Okay, consider "to cleave", which can mean "to split apart" or "to stick together". How many languages have a word that means both? But that doesn't imply that those languages lack ways to express such basic concepts as splitting or not splitting, just because the language lacks any particular word that means both.
I think that it is perfectly plausible that you could have a language without any strict distinctions between verbs and nouns and adjectives. If you look at a lot of "primitive" English words, that distinction isn't present in the word itself. Other languages like Korean use modifiers to dictate what part of speech a word is being used as in a particular sentence, so most nouns can be turned into verbs or vice versa.
Noting that there is no precise equivalent for any given word from one language in some unrelated language is therefore not very significant.
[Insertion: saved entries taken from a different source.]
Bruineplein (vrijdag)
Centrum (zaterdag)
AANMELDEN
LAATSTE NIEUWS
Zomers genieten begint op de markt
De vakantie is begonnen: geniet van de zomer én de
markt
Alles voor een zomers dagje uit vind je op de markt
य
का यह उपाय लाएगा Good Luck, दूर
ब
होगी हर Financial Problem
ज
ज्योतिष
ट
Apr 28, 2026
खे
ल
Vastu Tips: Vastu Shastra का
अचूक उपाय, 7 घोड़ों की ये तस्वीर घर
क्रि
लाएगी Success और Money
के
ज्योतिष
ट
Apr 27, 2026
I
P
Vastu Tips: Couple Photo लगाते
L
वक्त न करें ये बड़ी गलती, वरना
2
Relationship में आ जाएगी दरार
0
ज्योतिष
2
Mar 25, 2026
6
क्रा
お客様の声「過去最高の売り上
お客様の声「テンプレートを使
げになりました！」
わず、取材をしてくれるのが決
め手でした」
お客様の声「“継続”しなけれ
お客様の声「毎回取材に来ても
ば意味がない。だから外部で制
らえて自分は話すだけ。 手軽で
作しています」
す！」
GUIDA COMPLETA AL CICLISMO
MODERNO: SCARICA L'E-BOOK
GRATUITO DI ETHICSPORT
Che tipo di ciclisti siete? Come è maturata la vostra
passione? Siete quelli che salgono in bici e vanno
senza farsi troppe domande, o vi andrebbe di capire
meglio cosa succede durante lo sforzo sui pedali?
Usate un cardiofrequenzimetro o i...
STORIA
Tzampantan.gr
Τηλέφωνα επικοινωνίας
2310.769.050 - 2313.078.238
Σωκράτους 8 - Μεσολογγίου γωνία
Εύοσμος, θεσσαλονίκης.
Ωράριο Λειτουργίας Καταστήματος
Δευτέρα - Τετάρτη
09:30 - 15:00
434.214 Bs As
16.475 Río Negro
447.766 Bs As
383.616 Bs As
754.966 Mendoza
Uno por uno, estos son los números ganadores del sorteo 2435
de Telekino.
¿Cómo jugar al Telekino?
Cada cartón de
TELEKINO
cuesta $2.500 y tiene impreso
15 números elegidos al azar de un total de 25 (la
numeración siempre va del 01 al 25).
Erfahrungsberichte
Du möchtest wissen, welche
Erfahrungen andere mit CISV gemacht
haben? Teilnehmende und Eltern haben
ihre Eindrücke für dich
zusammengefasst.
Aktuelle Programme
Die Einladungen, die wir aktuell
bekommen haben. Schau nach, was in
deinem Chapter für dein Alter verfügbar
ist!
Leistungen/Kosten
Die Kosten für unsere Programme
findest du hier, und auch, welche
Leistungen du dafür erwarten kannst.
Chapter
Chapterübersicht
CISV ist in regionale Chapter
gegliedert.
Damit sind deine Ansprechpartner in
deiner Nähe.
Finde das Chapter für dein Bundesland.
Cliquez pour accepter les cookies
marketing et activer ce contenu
For a verb like "to be", which has many different meanings depending on how it is used (many of those meanings being purely grammatical, such as meaning that the following adjective is being used as a verb), it is so unlikely that another language would have some word with all the exact same uses that it would be far more relevent to point out another language that did have an exact equivalent.
"to become" means "to come into existence", and can probably be modified using tense to express existence. Here we run into the reverse side of the coin I mention above, refusing to translate a term from another language in context and insisting that there is a precise equivalent in English to any particular word from another language. Very often, a given word in another language could be justifiably translated as any one of several English words (or terms), depending on its usage. If we take the stance that "because this word can't always be translated as X, it should never be translated as X" then translation becomes very difficult, particularly for the core vocabularies of languages that aren't closely related.